Work request
Copy the data precisely, keeping every character.

Records provided
----

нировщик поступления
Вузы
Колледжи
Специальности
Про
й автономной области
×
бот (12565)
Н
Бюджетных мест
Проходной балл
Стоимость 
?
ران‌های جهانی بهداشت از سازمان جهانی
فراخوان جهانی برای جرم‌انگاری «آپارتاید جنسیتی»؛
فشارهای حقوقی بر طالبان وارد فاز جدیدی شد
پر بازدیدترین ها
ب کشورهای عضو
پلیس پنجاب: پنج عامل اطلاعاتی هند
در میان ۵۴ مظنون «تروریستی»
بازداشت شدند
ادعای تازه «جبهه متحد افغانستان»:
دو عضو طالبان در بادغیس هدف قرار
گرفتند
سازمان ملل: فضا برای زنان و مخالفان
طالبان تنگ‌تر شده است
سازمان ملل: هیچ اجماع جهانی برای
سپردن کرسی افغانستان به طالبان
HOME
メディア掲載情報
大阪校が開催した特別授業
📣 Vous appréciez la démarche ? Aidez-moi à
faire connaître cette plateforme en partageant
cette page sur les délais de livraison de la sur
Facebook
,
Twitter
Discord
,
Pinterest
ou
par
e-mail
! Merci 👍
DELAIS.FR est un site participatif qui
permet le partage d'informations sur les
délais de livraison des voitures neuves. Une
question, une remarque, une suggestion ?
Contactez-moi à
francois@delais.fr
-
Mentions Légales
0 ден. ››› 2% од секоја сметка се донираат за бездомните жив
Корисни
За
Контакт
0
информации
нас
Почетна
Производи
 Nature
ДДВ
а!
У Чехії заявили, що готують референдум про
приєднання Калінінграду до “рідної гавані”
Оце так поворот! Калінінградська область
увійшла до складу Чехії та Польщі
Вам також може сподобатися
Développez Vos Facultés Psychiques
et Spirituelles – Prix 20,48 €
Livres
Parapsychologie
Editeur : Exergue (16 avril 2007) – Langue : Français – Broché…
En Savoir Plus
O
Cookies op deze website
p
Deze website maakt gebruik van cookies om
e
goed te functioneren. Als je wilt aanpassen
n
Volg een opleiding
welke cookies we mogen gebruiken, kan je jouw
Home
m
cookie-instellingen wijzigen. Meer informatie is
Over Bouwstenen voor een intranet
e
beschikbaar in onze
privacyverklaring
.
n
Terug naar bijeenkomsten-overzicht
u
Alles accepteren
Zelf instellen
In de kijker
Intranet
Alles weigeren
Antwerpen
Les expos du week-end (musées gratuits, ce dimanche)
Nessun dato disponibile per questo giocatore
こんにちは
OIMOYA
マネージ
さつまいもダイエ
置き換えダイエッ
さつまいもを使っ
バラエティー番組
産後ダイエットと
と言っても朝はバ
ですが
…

----

Exercise result
нировщик поступления
Вузы
Колледжи
Специальности
Про
й автономной области
×
бот (12565)
Н
Бюджетных мест
Проходной балл
Стоимость 
?
ران‌های جهانی بهداشت از سازمان جهانی
فراخوان جهانی برای جرم‌انگاری «آپارتاید جنسیتی»؛
فشارهای حقوقی بر طالبان وارد فاز جدیدی شد
پر بازدیدترین ها
ب کشورهای عضو
پلیس پنجاب: پنج عامل اطلاعاتی هند
در میان ۵۴ مظنون «تروریستی»
بازداشت شدند
ادعای تازه «جبهه متحد افغانستان»:
دو عضو طالبان در بادغیس هدف قرار
گرفتند
سازمان ملل: فضا برای زنان و مخالفان
طالبان تنگ‌تر شده است
سازمان ملل: هیچ اجماع جهانی برای
سپردن کرسی افغانستان به طالبان
HOME
メディア掲載情報
大阪校が開催した特別授業
📣 Vous appréciez la démarche ? Aidez-moi à
faire connaître cette plateforme en partageant
cette page sur les délais de livraison de la sur
Facebook
,
Twitter
Discord
,
Pinterest
ou
par
e-mail
! Merci 👍
DELAIS.FR est un site participatif qui
permet le partage d'informations sur les
délais de livraison des voitures neuves. Une
question, une remarque, une suggestion ?
Contactez-moi à
francois@delais.fr
-
Mentions Légales
0 ден. ››› 2% од секоја сметка се донираат за бездомните жив
Корисни
За
Контакт
0
информации
нас
Почетна
Производи
 Nature
ДДВ
а!
У Чехії заявили, що готують референдум про
приєднання Калінінграду до “рідної гавані”
Оце так поворот! Калінінградська область
увійшла до складу Чехії та Польщі
Вам також може сподобатися
Développez Vos Facultés Psychiques
et Spirituelles – Prix 20,48 €
Livres
Parapsychologie
Editeur : Exergue (16 avril 2007) – Langue : Français – Broché…
En Savoir Plus
O
Cookies op deze website
p
Deze website maakt gebruik van cookies om
e
goed te functioneren. Als je wilt aanpassen
n
Volg een opleiding
welke cookies we mogen gebruiken, kan je jouw
Home
m
cookie-instellingen wijzigen. Meer informatie is
Over Bouwstenen voor een intranet
e
beschikbaar in onze
privacyverklaring
.
n
Terug naar bijeenkomsten-overzicht
u
Alles accepteren
Zelf instellen
In de kijker
Intranet
Alles weigeren
Antwerpen
Les expos du week-end (musées gratuits, ce dimanche)
Nessun dato disponibile per questo giocatore
こんにちは
OIMOYA
マネージ
さつまいもダイエ
置き換えダイエッ
さつまいもを使っ
バラエティー番組
産後ダイエットと
と言っても朝はバ
ですが
…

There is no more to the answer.